A heterodoxia parece não ter compreendido que a economia brasileira tem um claro problema de oferta, com a produtividade caminhando com a ajuda de aparelhos. E isso desde o final de 2010! A agenda de reformas é necessária justamente para atacar essa debilidade. Não se trata aqui, diga-se, de um diagnóstico novo. O terrível ambiente de negócios brasileiro não surgiu nos últimos 10 anos, é fruto de décadas de protecionismo, burocracia e insegurança jurídica. Atacar essas ineficiências é uma condição mais do que necessária para que a economia consiga, enfim, ter um crescimento de renda per capita sustentável.

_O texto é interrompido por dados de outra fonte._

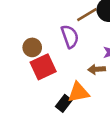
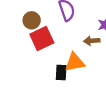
black rectangle: (64, 103) -> (61, 72), turned -35

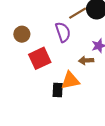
brown circle: (32, 20) -> (22, 34), moved

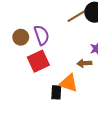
purple semicircle: (63, 32) -> (42, 35), moved
orange triangle: (70, 80) -> (69, 83), turned 30

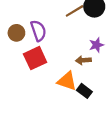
black rectangle: (56, 92) -> (84, 91), moved, turned -56

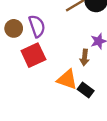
brown arrow: (83, 60) -> (85, 57), turned -80

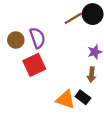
brown arrow: (85, 57) -> (92, 75), moved
orange triangle: (67, 80) -> (66, 99), moved

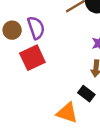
orange triangle: (66, 99) -> (67, 113), moved

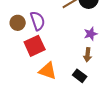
orange triangle: (67, 113) -> (48, 71), moved

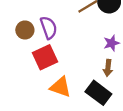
black rectangle: (80, 76) -> (98, 93), size x1.5

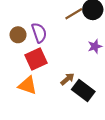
brown arrow: (108, 68) -> (68, 79), moved, turned -136
orange triangle: (60, 87) -> (28, 85), moved

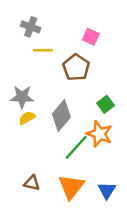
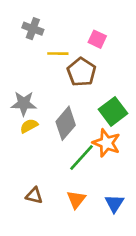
yellow line: (43, 50) -> (58, 54), moved
green square: (106, 104) -> (113, 111), size x1.5
orange triangle: (71, 187) -> (76, 199), size x0.7

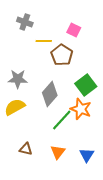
yellow semicircle: (29, 126) -> (15, 107), moved, size x1.5

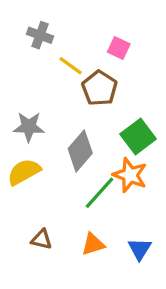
yellow line: (44, 41) -> (71, 66), turned 35
orange triangle: (58, 152) -> (93, 244), turned 35

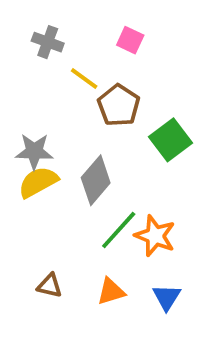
pink square: (119, 48) -> (130, 40), moved
green square: (138, 136) -> (170, 140), moved
yellow semicircle: (24, 172) -> (38, 182), moved
orange star: (130, 175) -> (155, 236), moved

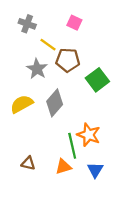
brown pentagon: (119, 105) -> (68, 60), turned -30
gray star: (34, 151) -> (37, 69), moved, turned 30
green line: (119, 230) -> (72, 146), moved, turned -55

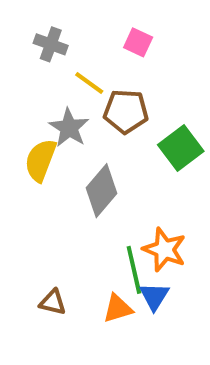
yellow semicircle: (22, 104) -> (41, 160), moved, turned -40
blue triangle: (95, 170) -> (154, 296), moved

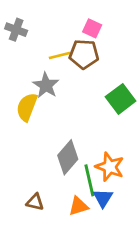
gray cross: (51, 44) -> (16, 30), moved
yellow line: (89, 83) -> (59, 55), turned -50
brown pentagon: (126, 111) -> (84, 54), moved
gray diamond: (101, 191) -> (68, 157), moved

A tristeza é que a cada pauta ou reforma que ataque essas ineficiências, lá estarão os defensores do terraplanismo econômico sendo vigorosamente contrários a qualquer mudança. Do lado de corporações públicas e privadas. Comprometidos com narrativas e economistas defuntos, sem dar importância para a ampla evidência empírica disponível. E mais do que triste, corremos o risco desse grupo voltar ao poder nas próximas eleições, dado que os resultados de um processo de reforma são demorados e de difícil assimilação pelo conjunto da sociedade. O risco é real, como nos mostra a vizinha Argentina.

Diante disso, o que nos resta? Do lado de cá, cabe não se abater, mostrando sempre o que os dados têm a dizer, de forma a convencer o conjunto da população sobre os benefícios da agenda de reformas e sobre os malefícios de se voltar a adotar os fundamentos da Nova Matriz. Desse debate depende a volta do crescimento sustentável e a convergência na direção dos países que deram certo ao redor do mundo.